DATASET RECORDS START

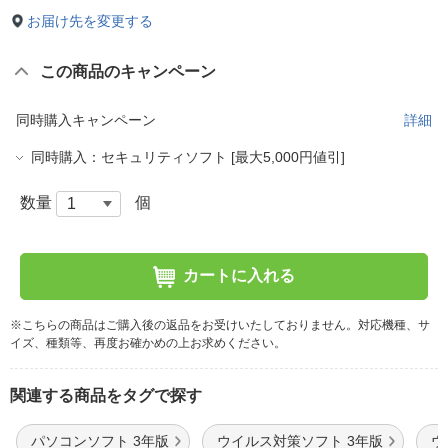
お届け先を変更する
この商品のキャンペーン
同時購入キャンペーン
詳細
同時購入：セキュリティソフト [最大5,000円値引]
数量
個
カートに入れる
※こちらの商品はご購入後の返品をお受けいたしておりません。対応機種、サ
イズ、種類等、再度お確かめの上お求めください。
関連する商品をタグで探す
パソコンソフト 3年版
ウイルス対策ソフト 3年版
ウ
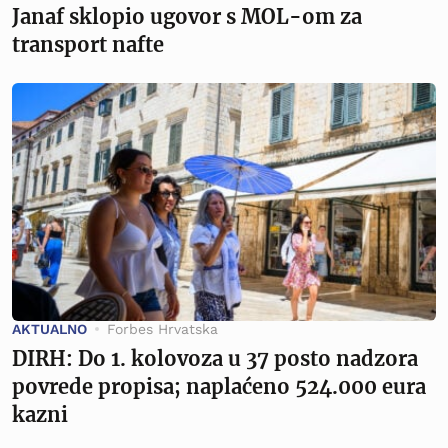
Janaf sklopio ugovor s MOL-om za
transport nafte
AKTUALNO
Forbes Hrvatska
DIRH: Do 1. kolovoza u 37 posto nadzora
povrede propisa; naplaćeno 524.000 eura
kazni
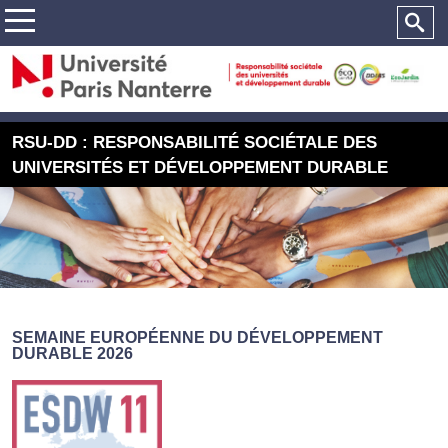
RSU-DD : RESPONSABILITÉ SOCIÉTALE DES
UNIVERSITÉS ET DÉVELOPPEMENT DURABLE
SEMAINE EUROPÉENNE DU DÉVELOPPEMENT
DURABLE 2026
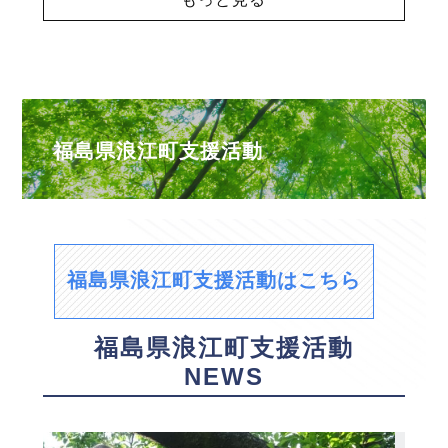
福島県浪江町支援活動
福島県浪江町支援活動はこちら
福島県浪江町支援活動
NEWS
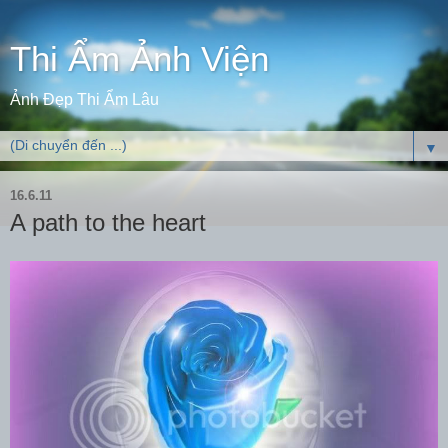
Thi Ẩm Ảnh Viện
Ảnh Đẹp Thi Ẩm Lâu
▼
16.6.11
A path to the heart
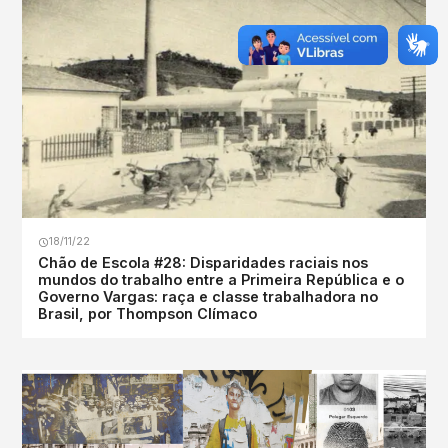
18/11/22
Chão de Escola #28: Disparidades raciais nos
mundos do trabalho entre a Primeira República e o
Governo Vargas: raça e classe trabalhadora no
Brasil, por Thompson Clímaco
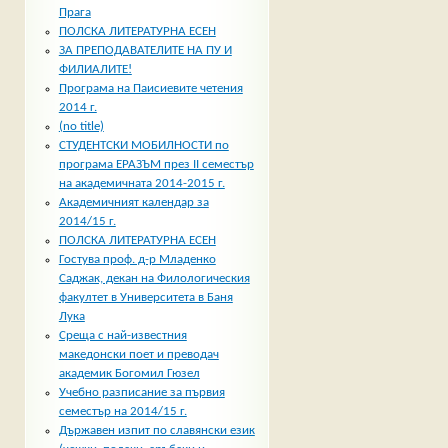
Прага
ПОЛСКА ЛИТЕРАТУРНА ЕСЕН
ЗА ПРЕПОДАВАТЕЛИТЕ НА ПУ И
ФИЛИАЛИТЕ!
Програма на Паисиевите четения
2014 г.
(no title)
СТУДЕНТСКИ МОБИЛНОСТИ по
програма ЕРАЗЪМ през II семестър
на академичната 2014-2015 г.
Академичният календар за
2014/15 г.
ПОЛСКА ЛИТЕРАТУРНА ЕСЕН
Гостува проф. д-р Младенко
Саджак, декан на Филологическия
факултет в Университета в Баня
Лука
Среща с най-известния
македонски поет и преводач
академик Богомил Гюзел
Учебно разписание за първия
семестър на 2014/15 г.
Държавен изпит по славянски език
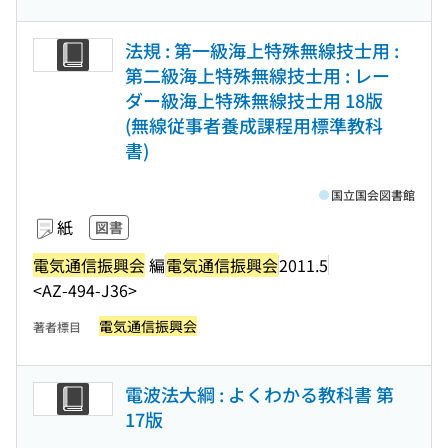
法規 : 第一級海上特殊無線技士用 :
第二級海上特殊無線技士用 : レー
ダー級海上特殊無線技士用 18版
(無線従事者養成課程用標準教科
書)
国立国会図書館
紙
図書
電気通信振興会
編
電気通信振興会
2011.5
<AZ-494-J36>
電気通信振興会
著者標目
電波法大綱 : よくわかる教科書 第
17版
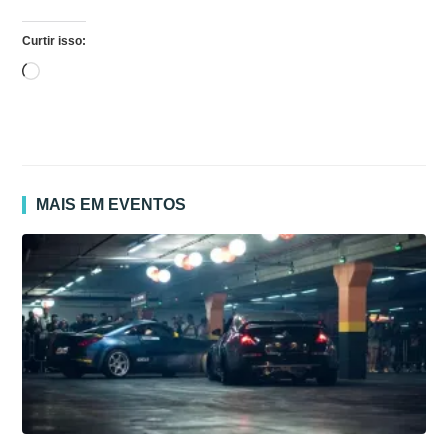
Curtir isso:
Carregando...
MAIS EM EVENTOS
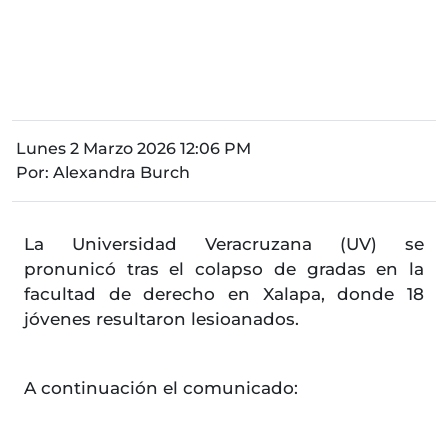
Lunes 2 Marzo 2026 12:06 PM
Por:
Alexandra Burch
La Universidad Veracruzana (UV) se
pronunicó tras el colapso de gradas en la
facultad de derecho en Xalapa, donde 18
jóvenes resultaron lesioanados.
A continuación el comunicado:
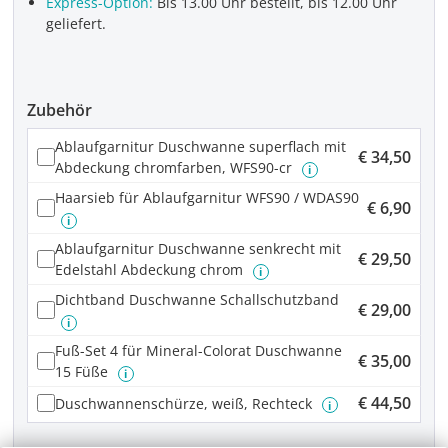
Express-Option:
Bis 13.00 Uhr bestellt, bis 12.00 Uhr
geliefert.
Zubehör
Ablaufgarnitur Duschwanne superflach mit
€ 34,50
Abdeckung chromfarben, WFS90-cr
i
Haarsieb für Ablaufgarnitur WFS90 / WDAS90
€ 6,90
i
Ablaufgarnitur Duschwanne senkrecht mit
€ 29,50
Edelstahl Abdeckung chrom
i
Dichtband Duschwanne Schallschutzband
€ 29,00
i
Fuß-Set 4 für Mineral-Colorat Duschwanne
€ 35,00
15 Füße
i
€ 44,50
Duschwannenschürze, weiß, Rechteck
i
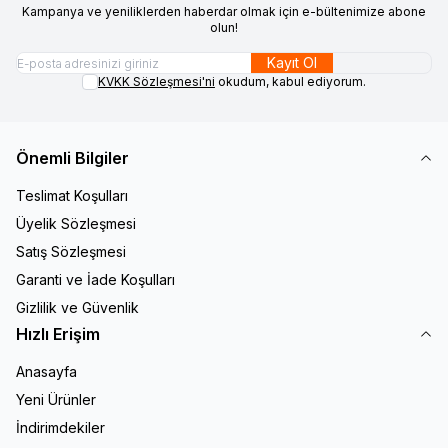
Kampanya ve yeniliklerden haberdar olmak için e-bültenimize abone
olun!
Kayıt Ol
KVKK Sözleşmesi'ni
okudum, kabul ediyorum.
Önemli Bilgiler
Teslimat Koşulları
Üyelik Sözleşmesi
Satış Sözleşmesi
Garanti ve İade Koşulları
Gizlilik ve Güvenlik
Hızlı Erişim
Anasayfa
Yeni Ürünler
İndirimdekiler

DATASET RECORDS END

### WHAT THE EXERCISE ASKS
Your answer should consist of each line above in which "DURABLE" appears.

### RESULT OF THE TASK
UNIVERSITÉS ET DÉVELOPPEMENT DURABLE
DURABLE 2026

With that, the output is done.